Do you honestly think that the homeless guy pushing dope downtown is the criminal element at the root of the drug trade in our city? Drugs are a billion dollar industry in our province and those organizing this industry are not the scruffy addicts lining up for a meal at the Gospel Mission.

Our primary targets in the fight against drugs should be the organized criminals getting rich from it. Again, this is not to say we should turn a blind eye to the more petty dealers in our city, but these are individuals likely trapped in an addiction themselves who are trying to survive. What they need is help not an iron fist.
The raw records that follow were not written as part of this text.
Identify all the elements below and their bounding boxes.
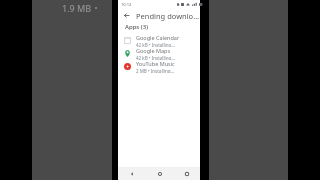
button[interactable]: Google Maps (118, 47, 200, 60)
button[interactable]: Google Calendar (118, 34, 200, 47)
staticText: Apps (3) (125, 23, 149, 31)
button[interactable]: Back (118, 167, 146, 180)
staticText: 1.9 MB (62, 2, 92, 14)
staticText: 10:12 (121, 2, 132, 7)
staticText: 2 MB • Installing… (136, 68, 174, 73)
staticText: 42 kB • Installing… (136, 42, 175, 47)
button[interactable]: Recent apps (173, 167, 200, 180)
staticText: Google Calendar (136, 34, 180, 41)
staticText: 42 kB • Installing… (136, 55, 175, 60)
staticText: YouTube Music (136, 60, 175, 67)
button[interactable]: Home (146, 167, 173, 180)
button[interactable]: Back (121, 10, 132, 21)
button[interactable]: YouTube Music (118, 60, 200, 73)
staticText: Pending downloads (136, 11, 200, 21)
staticText: Google Maps (136, 47, 171, 54)
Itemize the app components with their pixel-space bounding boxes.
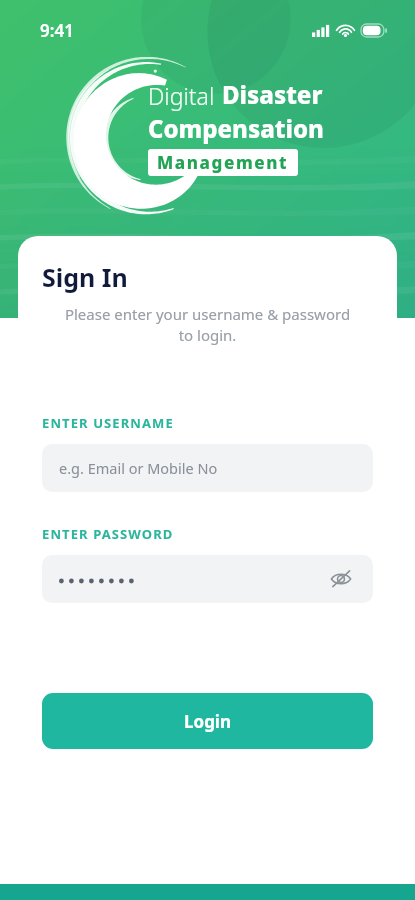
staticText: Login	[184, 710, 232, 733]
button[interactable]: Login	[42, 693, 373, 749]
staticText: Please enter your username & password to…	[40, 304, 375, 346]
staticText: 9:41	[40, 19, 74, 42]
staticText: ENTER PASSWORD	[42, 525, 174, 543]
button[interactable]: e.g. Email or Mobile No	[42, 444, 373, 492]
staticText: Compensation	[148, 112, 324, 145]
staticText: Management	[157, 151, 289, 174]
staticText: Sign In	[42, 260, 128, 294]
button[interactable]: Show password	[326, 564, 356, 594]
staticText: e.g. Email or Mobile No	[59, 458, 218, 478]
staticText: Digital	[148, 80, 215, 111]
button[interactable]: Show password	[42, 555, 373, 603]
staticText: Disaster	[222, 78, 323, 111]
staticText: ENTER USERNAME	[42, 414, 174, 432]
As I have stated in previous columns, a large percentage of our homeless individuals are living with untreated mental illness. Estimates say that somewhere between 25 and 50 per cent of homeless individuals experience a psychiatric condition, which can make it incredibly difficult to cope with day to day life.

Many of these also struggle with some form of substance abuse. Until these problems are dealt with, there is little hope for these individuals to find stable work or be able to function well enough to pay rent and live as a contributing citizen in our community.

I strongly believe that putting in place more subsidized affordable housing in our city and accessible, integrated mental health and addiction services would go a long way toward decreasing the presence of panhandlers and petty criminals in our downtown. Not only would the city be more desirable to our needed tourists, but we would help many people restore dignity in their lives by giving them hope of a life off the streets.